Do you have a question about your alarm? Click on the sections below to find the answer.

How do I test my Fire Alarms?

The best way to protect yourself, others, and your property from fire is to ensure you have working fire alarms. Performing a regular fire alarm test is crucial for fire safety and helps to save lives. Maintaining your fire alarm system is important, as overtime, fire alarm batteries can become depleted or be disconnected, as well as experience general wear on the fire alarm over time.

How often should fire alarms be tested?

No matter the type of fire alarm you have, we recommend that testing happens monthly to ensure everything is working correctly. It is also advised that fire alarm batteries are replaced once or twice a year if required.

Testing can be different depending on the alarm power source. Standalone battery-powered alarms rely solely on one source, which is their internal battery.
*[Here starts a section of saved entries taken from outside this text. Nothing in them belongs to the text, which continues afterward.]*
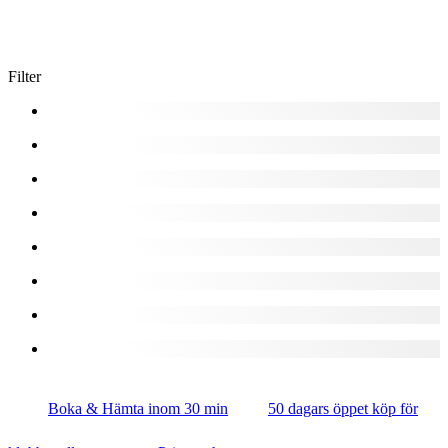
Filter
Boka & Hämta inom 30 min
50 dagars öppet köp för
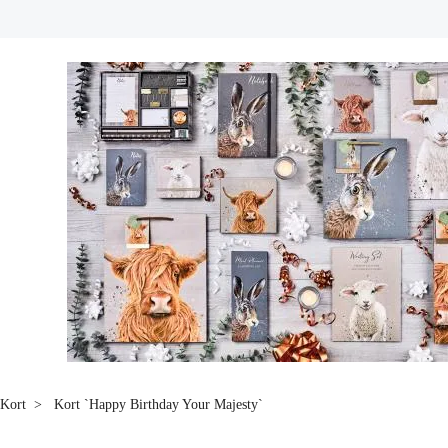
Kort
Kort `Happy Birthday Your Majesty`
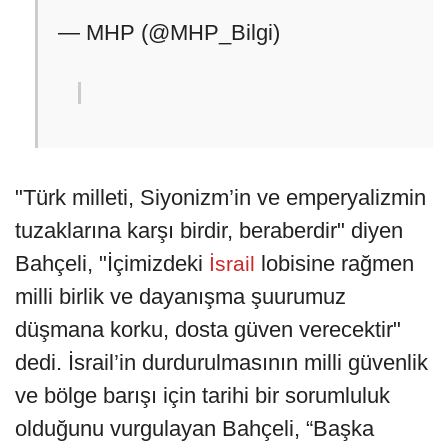
— MHP (@MHP_Bilgi)
"Türk milleti, Siyonizm’in ve emperyalizmin
tuzaklarına karşı birdir, beraberdir" diyen
Bahçeli, "İçimizdeki
lobisine rağmen
İsrail
milli birlik ve dayanışma şuurumuz
düşmana korku, dosta güven verecektir"
dedi. İsrail’in durdurulmasının milli güvenlik
ve bölge barışı için tarihi bir sorumluluk
olduğunu vurgulayan Bahçeli, “Başka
This battery may be sealed in or replaceable, depending on the grade of alarm. A hardwired alarm is powered by your home’s electrical system, but can also contain built-in or replaceable batteries for back-up power. This means that if the home’s electrical system was to fail in an event of a fire, the alarm would still have the power to detect fire and alert the household. Both types should be tested monthly to ensure continuous detection, but testing battery-powered alarms monthly should be essential due to them relying solely on the battery to operate.

By testing an alarm system it will ensure that the alarm you are testing from is sounding, as well as any other interlinked alarms in the property.
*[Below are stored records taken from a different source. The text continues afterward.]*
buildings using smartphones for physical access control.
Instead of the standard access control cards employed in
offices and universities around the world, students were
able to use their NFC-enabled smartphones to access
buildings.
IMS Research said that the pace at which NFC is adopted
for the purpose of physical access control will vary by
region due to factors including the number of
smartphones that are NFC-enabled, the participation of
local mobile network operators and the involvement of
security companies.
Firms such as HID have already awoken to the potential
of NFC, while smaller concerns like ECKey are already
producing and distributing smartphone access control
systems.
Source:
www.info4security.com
How to test if a fire alarm is working?

You should always check the manufacturer’s guide for testing your fire alarm. Generally, both battery-powered and hardwired fire alarms can be tested in one of the following ways using the fire alarm test button or control switch. We delve into each fire alarm check method below:

Using the fire alarm testing button:

  • Check that the solid green light on the alarm is on (this shows that it is receiving mains power).
  • Press and hold the ‘Test’ button for 10 seconds.
  • The alarm will sound loudly, so that you know the alarm is functioning.

  • If you have other alarms in the property, they should be linked together. This means that if one alarm sounds, it will send a signal to trigger the other alarms in the property – so you can hear them sound in the background.
  • Finally, repeat the above steps on all the other alarms in the property.

Using a control switch:

  • Press the ‘Test’ button on the alarm controller.
  • All of the alarms in the property will sound loudly, confirming the alarms are interlinked and functioning correctly.
  • If you are using the Ei450, this will continue for as long as you hold down the ‘Test’ button.
  • If you are using an Ei1529RC or Ei412 you will need to flick the ‘Test’ switch off to finish the test.

How not to test your fire alarms

We do not recommend for smoke or heat alarms to be tested using real smoke or test spray. Doing so can set fire to the alarm itself and damage the property. The results of testing with real heat or smoke are misleading unless effective apparatus is used. We recommend testing only via the alarm’s test button or a test switch – physically activating the sensor can wear it out and cause issues in the future.

Key considerations when testing fire alarms

When testing fire alarms, it is important that the sounder is loud and can be heard from far away or even from outside the building. An alarm system should be capable of alerting everyone on the premises, no matter their location. If an alarm’s battery is depleting or power to the mains has been affected, the sounder may not be as loud as usual.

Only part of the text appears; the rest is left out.